[Stored data]
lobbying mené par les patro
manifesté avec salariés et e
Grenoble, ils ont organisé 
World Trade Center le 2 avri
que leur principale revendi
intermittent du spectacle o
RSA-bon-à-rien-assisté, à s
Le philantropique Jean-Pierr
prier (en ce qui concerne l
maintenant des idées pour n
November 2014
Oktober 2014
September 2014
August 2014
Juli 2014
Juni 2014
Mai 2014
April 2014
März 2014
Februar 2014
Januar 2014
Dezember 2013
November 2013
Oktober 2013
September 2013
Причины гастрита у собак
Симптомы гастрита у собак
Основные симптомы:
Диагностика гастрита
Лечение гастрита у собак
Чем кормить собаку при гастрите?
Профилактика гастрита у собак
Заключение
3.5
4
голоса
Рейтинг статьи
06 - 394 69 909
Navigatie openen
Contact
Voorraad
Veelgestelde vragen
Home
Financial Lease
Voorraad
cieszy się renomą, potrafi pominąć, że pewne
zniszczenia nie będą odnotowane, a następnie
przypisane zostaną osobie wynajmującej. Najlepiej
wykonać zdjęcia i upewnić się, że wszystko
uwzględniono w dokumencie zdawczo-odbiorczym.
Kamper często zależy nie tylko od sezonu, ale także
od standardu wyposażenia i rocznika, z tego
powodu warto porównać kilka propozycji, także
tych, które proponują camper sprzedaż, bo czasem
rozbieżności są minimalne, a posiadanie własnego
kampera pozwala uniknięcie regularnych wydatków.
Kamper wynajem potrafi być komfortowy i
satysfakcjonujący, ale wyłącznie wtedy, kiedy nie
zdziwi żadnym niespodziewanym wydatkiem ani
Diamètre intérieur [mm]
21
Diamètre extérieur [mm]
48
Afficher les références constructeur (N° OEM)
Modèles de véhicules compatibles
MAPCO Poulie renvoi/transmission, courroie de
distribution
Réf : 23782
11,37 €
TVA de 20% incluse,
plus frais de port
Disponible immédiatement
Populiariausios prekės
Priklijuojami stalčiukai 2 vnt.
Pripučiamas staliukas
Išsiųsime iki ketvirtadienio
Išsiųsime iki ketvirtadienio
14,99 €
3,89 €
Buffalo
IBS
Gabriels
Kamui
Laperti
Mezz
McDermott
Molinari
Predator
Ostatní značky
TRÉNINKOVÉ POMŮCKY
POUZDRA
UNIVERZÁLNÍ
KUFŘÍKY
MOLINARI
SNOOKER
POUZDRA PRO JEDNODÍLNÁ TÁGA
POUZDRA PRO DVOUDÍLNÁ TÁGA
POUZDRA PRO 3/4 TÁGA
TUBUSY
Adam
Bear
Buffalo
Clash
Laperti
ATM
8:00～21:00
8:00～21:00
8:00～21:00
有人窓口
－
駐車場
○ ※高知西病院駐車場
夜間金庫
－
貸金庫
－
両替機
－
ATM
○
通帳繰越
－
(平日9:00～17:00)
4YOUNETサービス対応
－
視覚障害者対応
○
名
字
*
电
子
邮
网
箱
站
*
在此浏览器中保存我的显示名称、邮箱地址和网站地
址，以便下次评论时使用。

▸ Task statement
In full and without error, retype the entries above.

▸ Result for this task
lobbying mené par les patro
manifesté avec salariés et e
Grenoble, ils ont organisé 
World Trade Center le 2 avri
que leur principale revendi
intermittent du spectacle o
RSA-bon-à-rien-assisté, à s
Le philantropique Jean-Pierr
prier (en ce qui concerne l
maintenant des idées pour n
November 2014
Oktober 2014
September 2014
August 2014
Juli 2014
Juni 2014
Mai 2014
April 2014
März 2014
Februar 2014
Januar 2014
Dezember 2013
November 2013
Oktober 2013
September 2013
Причины гастрита у собак
Симптомы гастрита у собак
Основные симптомы:
Диагностика гастрита
Лечение гастрита у собак
Чем кормить собаку при гастрите?
Профилактика гастрита у собак
Заключение
3.5
4
голоса
Рейтинг статьи
06 - 394 69 909
Navigatie openen
Contact
Voorraad
Veelgestelde vragen
Home
Financial Lease
Voorraad
cieszy się renomą, potrafi pominąć, że pewne
zniszczenia nie będą odnotowane, a następnie
przypisane zostaną osobie wynajmującej. Najlepiej
wykonać zdjęcia i upewnić się, że wszystko
uwzględniono w dokumencie zdawczo-odbiorczym.
Kamper często zależy nie tylko od sezonu, ale także
od standardu wyposażenia i rocznika, z tego
powodu warto porównać kilka propozycji, także
tych, które proponują camper sprzedaż, bo czasem
rozbieżności są minimalne, a posiadanie własnego
kampera pozwala uniknięcie regularnych wydatków.
Kamper wynajem potrafi być komfortowy i
satysfakcjonujący, ale wyłącznie wtedy, kiedy nie
zdziwi żadnym niespodziewanym wydatkiem ani
Diamètre intérieur [mm]
21
Diamètre extérieur [mm]
48
Afficher les références constructeur (N° OEM)
Modèles de véhicules compatibles
MAPCO Poulie renvoi/transmission, courroie de
distribution
Réf : 23782
11,37 €
TVA de 20% incluse,
plus frais de port
Disponible immédiatement
Populiariausios prekės
Priklijuojami stalčiukai 2 vnt.
Pripučiamas staliukas
Išsiųsime iki ketvirtadienio
Išsiųsime iki ketvirtadienio
14,99 €
3,89 €
Buffalo
IBS
Gabriels
Kamui
Laperti
Mezz
McDermott
Molinari
Predator
Ostatní značky
TRÉNINKOVÉ POMŮCKY
POUZDRA
UNIVERZÁLNÍ
KUFŘÍKY
MOLINARI
SNOOKER
POUZDRA PRO JEDNODÍLNÁ TÁGA
POUZDRA PRO DVOUDÍLNÁ TÁGA
POUZDRA PRO 3/4 TÁGA
TUBUSY
Adam
Bear
Buffalo
Clash
Laperti
ATM
8:00～21:00
8:00～21:00
8:00～21:00
有人窓口
－
駐車場
○ ※高知西病院駐車場
夜間金庫
－
貸金庫
－
両替機
－
ATM
○
通帳繰越
－
(平日9:00～17:00)
4YOUNETサービス対応
－
視覚障害者対応
○
名
字
*
电
子
邮
网
箱
站
*
在此浏览器中保存我的显示名称、邮箱地址和网站地
址，以便下次评论时使用。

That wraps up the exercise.